*PROMPT*: If a line in the data holds the string "TFLFA", list it.

*** Opening DATA ***

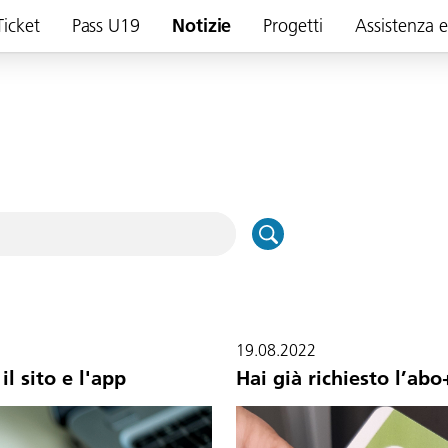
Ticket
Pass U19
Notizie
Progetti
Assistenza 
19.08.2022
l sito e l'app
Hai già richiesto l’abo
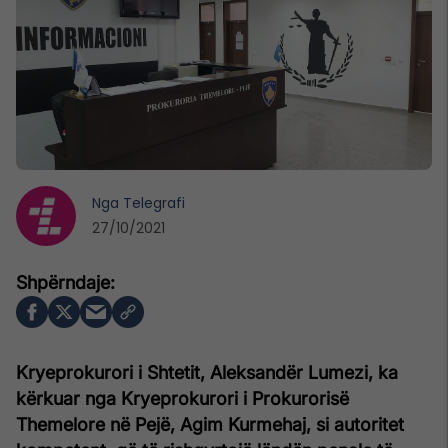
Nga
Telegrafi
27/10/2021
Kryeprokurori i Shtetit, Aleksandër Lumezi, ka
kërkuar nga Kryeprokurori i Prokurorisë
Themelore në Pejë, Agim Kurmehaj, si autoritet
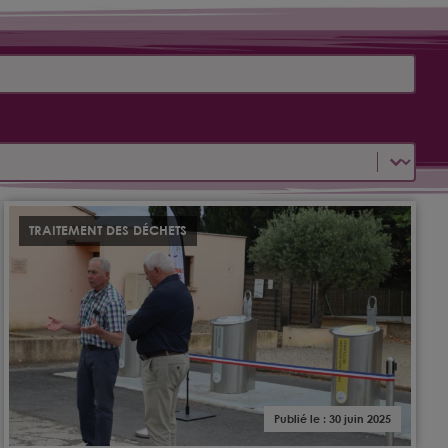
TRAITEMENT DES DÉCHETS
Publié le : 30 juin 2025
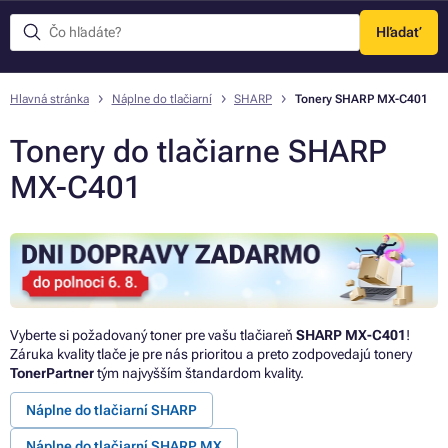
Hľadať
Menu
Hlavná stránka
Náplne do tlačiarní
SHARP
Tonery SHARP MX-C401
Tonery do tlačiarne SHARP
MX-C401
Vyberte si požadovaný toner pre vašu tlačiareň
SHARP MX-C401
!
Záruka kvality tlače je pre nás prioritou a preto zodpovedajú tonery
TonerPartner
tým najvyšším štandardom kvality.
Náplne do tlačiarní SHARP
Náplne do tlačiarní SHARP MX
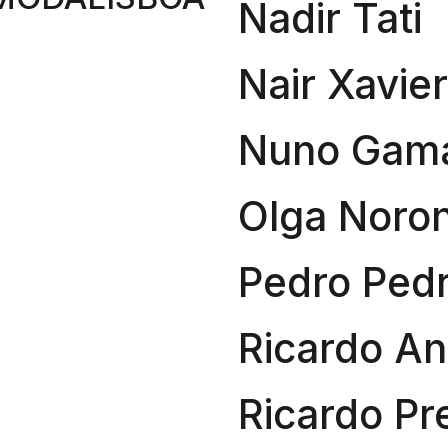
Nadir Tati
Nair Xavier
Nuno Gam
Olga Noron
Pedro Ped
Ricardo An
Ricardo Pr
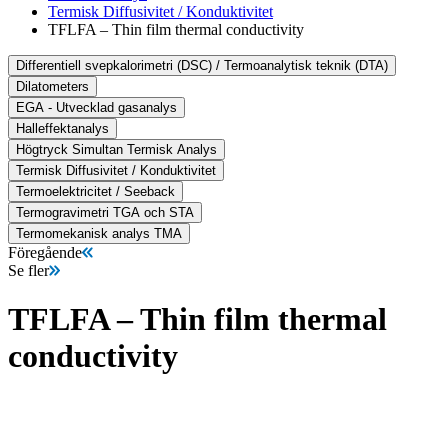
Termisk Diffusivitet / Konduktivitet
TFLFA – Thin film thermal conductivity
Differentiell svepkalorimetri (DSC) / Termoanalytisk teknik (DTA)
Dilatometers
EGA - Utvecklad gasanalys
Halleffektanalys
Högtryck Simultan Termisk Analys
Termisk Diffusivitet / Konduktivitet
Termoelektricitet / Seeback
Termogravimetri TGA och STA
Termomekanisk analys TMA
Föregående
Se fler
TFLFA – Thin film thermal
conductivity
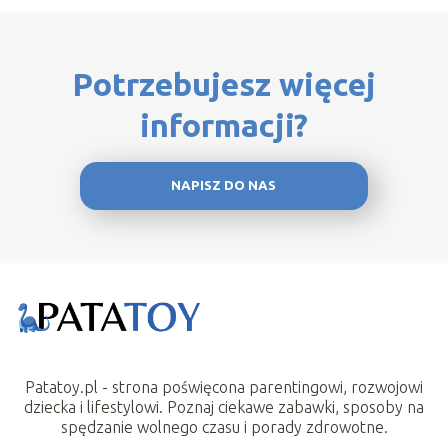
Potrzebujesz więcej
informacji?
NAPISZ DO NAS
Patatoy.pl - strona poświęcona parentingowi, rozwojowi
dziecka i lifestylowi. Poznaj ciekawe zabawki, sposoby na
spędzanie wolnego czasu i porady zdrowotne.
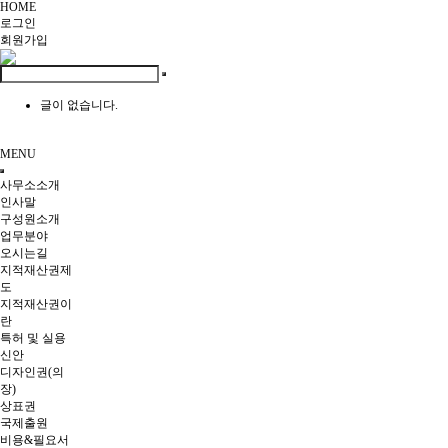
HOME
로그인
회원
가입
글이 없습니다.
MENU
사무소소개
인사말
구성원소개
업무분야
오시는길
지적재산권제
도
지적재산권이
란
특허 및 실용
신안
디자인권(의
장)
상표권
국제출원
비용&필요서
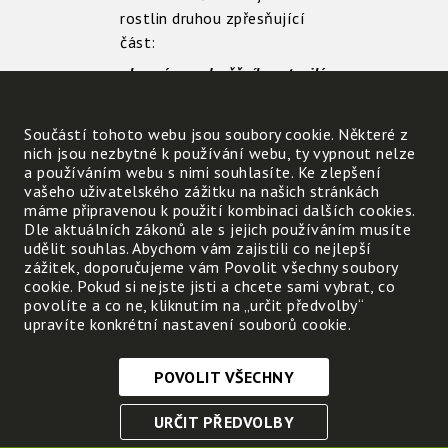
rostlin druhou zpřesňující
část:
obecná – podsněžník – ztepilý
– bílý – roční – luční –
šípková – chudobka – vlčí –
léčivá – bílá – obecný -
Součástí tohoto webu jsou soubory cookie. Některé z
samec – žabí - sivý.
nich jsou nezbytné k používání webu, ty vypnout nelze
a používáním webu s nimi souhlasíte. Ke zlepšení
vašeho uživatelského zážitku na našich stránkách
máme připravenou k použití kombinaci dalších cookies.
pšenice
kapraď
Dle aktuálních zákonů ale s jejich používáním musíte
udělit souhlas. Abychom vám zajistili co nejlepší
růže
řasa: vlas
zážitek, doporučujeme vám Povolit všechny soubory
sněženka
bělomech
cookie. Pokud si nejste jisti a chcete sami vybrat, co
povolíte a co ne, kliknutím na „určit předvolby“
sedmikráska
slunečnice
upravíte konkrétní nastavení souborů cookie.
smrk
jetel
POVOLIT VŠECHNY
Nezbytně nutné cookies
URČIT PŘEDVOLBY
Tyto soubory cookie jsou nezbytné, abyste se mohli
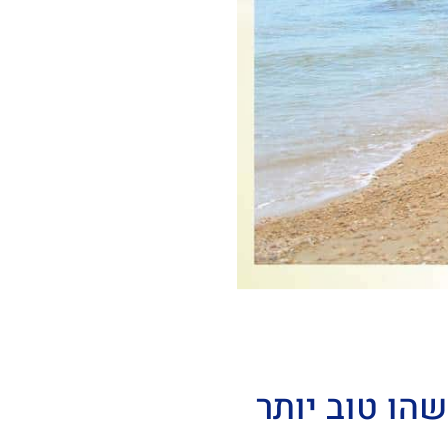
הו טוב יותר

*** Closing DATA ***
*** Opening DATA ***

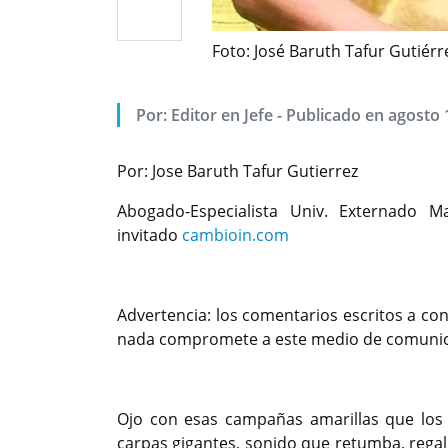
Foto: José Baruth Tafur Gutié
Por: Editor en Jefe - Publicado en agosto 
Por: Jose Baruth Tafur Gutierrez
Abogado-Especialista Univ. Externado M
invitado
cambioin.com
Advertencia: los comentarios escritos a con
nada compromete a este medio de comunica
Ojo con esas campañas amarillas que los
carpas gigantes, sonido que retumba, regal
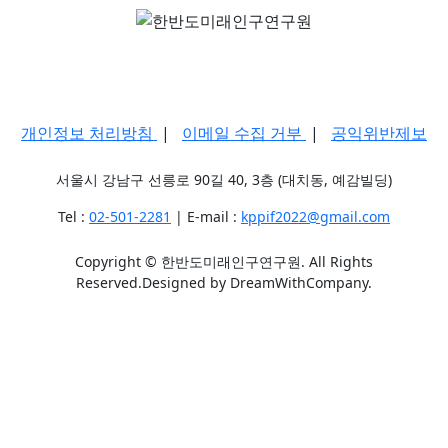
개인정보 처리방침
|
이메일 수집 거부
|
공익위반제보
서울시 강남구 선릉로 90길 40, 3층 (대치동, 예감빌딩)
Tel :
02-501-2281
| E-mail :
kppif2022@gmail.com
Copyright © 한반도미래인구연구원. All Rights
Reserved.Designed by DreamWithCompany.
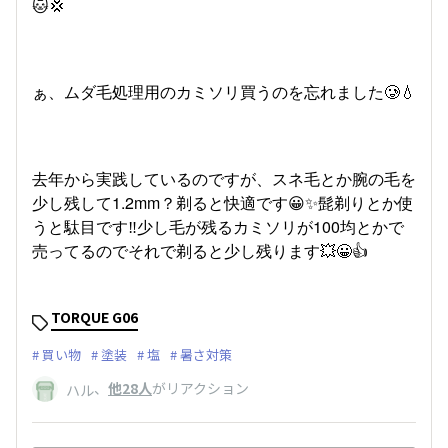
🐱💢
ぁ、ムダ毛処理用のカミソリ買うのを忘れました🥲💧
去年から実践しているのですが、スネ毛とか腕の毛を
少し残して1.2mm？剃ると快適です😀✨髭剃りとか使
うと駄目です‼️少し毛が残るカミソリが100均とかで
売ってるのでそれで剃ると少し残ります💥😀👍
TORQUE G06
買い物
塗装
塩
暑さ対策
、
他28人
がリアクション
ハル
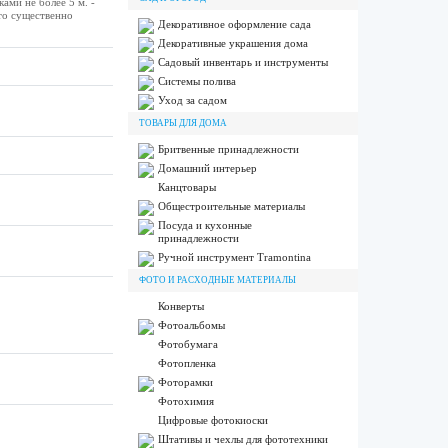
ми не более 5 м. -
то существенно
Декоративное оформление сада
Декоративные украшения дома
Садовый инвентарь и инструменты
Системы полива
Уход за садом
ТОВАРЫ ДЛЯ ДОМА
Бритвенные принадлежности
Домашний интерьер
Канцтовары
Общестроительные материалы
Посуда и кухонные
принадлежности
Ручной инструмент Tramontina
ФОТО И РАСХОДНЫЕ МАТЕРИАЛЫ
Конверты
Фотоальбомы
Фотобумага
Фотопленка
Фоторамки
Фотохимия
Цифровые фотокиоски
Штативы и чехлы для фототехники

*** Closing DATA ***

*PROBLEM SOLUTION*:
TFLFA – Thin film thermal conductivity
TFLFA – Thin film thermal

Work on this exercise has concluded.